Facility Type: Resident Care Facility for the Elderly (RCFE)
Application Type: Change in Ownership (CHOW)
Capacity: 145
Census (if any clients in care): 69
COMP II Participants: Shelly Cha, Applicant
Stephen Ratliff, Applicant,
Merlene Bremer, Administrator

Interview Method: Virtual interview (Microsoft Teams)

On June 21, 2024 at 9:00AM, applicants and administrator participated in COMP II. Identification of the applicants and administrator was verified through interview questions based on photo ID and other identifying personal information. During COMP II, applicants and administrator confirmed that they have read and understand community care facility licensing laws included in the Health and Safety Codes and the California Code of Regulations Title 22.

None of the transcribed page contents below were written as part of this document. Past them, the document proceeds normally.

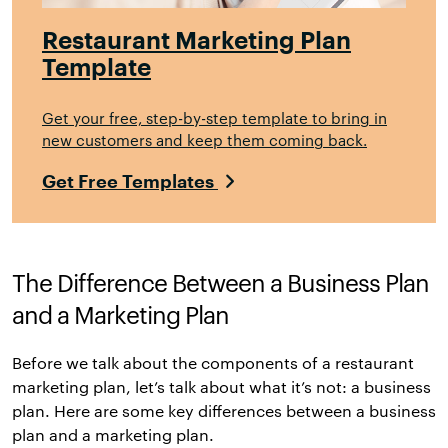
Restaurant Marketing Plan
Template
Get your free, step-by-step template to bring in
new customers and keep them coming back.
Get Free Templates
The Difference Between a Business Plan
and a Marketing Plan
Before we talk about the components of a restaurant
marketing plan, let’s talk about what it’s not: a business
plan. Here are some key differences between a business
plan and a marketing plan.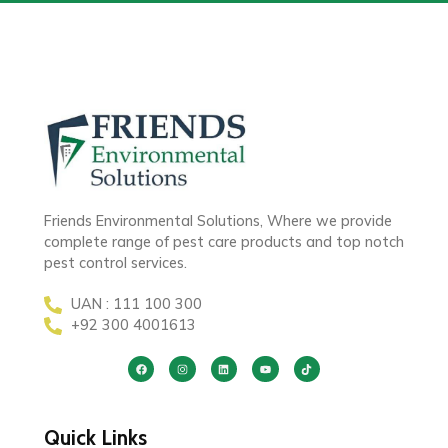
Friends Environmental Solutions, Where we provide
complete range of pest care products and top notch
pest control services.
UAN : 111 100 300
+92 300 4001613
Quick Links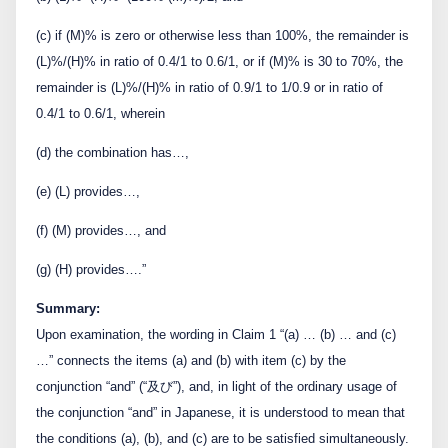
(c) if (M)% is zero or otherwise less than 100%, the remainder is
(L)%/(H)% in ratio of 0.4/1 to 0.6/1, or if (M)% is 30 to 70%, the
remainder is (L)%/(H)% in ratio of 0.9/1 to 1/0.9 or in ratio of
0.4/1 to 0.6/1, wherein
(d) the combination has…,
(e) (L) provides…,
(f) (M) provides…, and
(g) (H) provides….”
Summary:
Upon examination, the wording in Claim 1 “(a) … (b) … and (c)
…” connects the items (a) and (b) with item (c) by the
conjunction “and” (“及び”), and, in light of the ordinary usage of
the conjunction “and” in Japanese, it is understood to mean that
the conditions (a), (b), and (c) are to be satisfied simultaneously.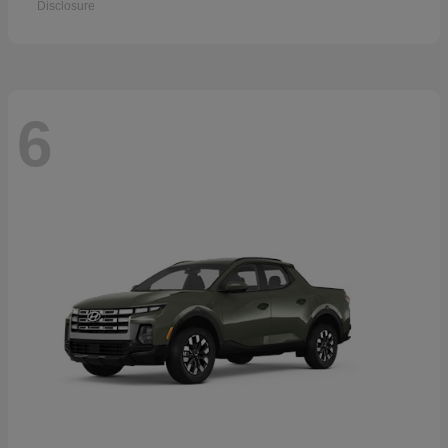
Disclosure
6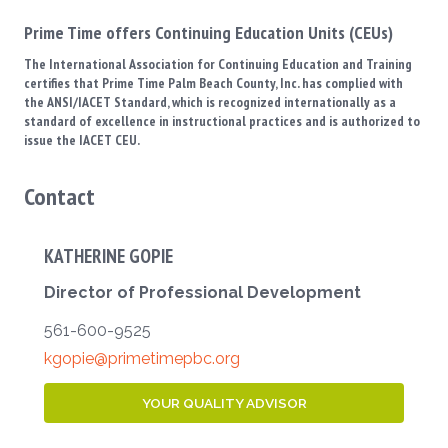
Prime Time offers Continuing Education Units (CEUs)
The International Association for Continuing Education and Training
certifies that Prime Time Palm Beach County, Inc. has complied with
the ANSI/IACET Standard, which is recognized internationally as a
standard of excellence in instructional practices and is authorized to
issue the IACET CEU.
Contact
KATHERINE GOPIE
Director of Professional Development
561-600-9525
kgopie@primetimepbc.org
YOUR QUALITY ADVISOR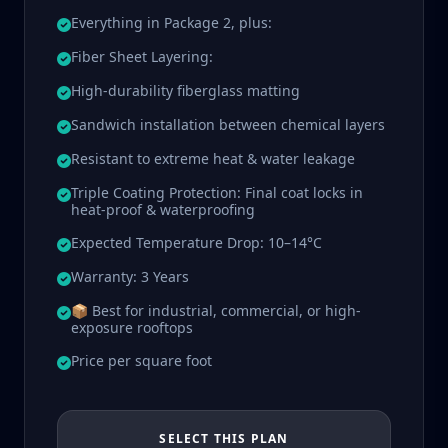
Everything in Package 2, plus:
Fiber Sheet Layering:
High-durability fiberglass matting
Sandwich installation between chemical layers
Resistant to extreme heat & water leakage
Triple Coating Protection: Final coat locks in
heat-proof & waterproofing
Expected Temperature Drop: 10–14°C
Warranty: 3 Years
📦 Best for industrial, commercial, or high-
exposure rooftops
Price per square foot
SELECT THIS PLAN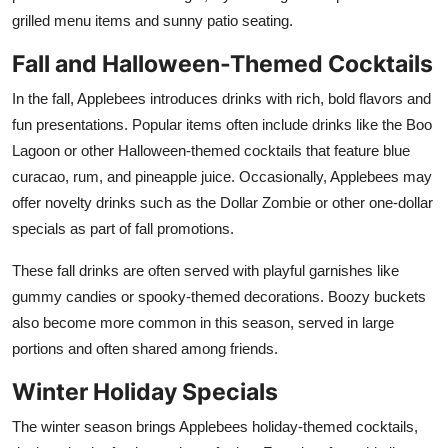
Top 10
grilled menu items and sunny patio seating.
Fall and Halloween-Themed Cocktails
How To
In the fall, Applebees introduces drinks with rich, bold flavors and
Support Number
fun presentations. Popular items often include drinks like the Boo
Lagoon or other Halloween-themed cocktails that feature blue
curacao, rum, and pineapple juice. Occasionally, Applebees may
offer novelty drinks such as the Dollar Zombie or other one-dollar
specials as part of fall promotions.
These fall drinks are often served with playful garnishes like
gummy candies or spooky-themed decorations. Boozy buckets
also become more common in this season, served in large
portions and often shared among friends.
Winter Holiday Specials
The winter season brings Applebees holiday-themed cocktails,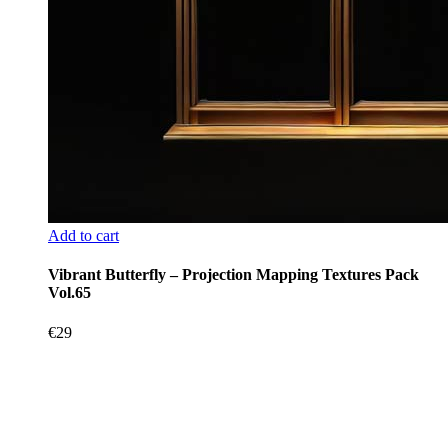
Add to cart
Vibrant Butterfly – Projection Mapping Textures Pack
Vol.65
€
29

During COMP II, CAB analyst confirmed Applicants and Administrator’s understanding of following areas:
1. Facility Operation: License type, client/resident populations, and program
2. Admission Policies
3. Staffing Requirements & Training
4. Restrictive/Prohibited Health Conditions
5. General Provisions
6. Emergency Preparedness
7. Complaints & Reporting
8. Pre-licensing Readiness

Exit interview conducted with applicants and administrator. Report sent via email and request to return sign copy by end of business day.
SUPERVISOR'S NAME: Darla NeeleyTELEPHONE: (916) 651-7817
LICENSING EVALUATOR NAME: Celia PhomphachanhTELEPHONE: 916-657-2469
LICENSING EVALUATOR SIGNATURE:
DATE: 06/26/2024
I acknowledge receipt of this form and understand my licensing appeal rights as explained and received.
FACILITY REPRESENTATIVE SIGNATURE:
DATE: 06/26/2024
This report must be available at Child Care and Group Home facilities for public review for 3 years.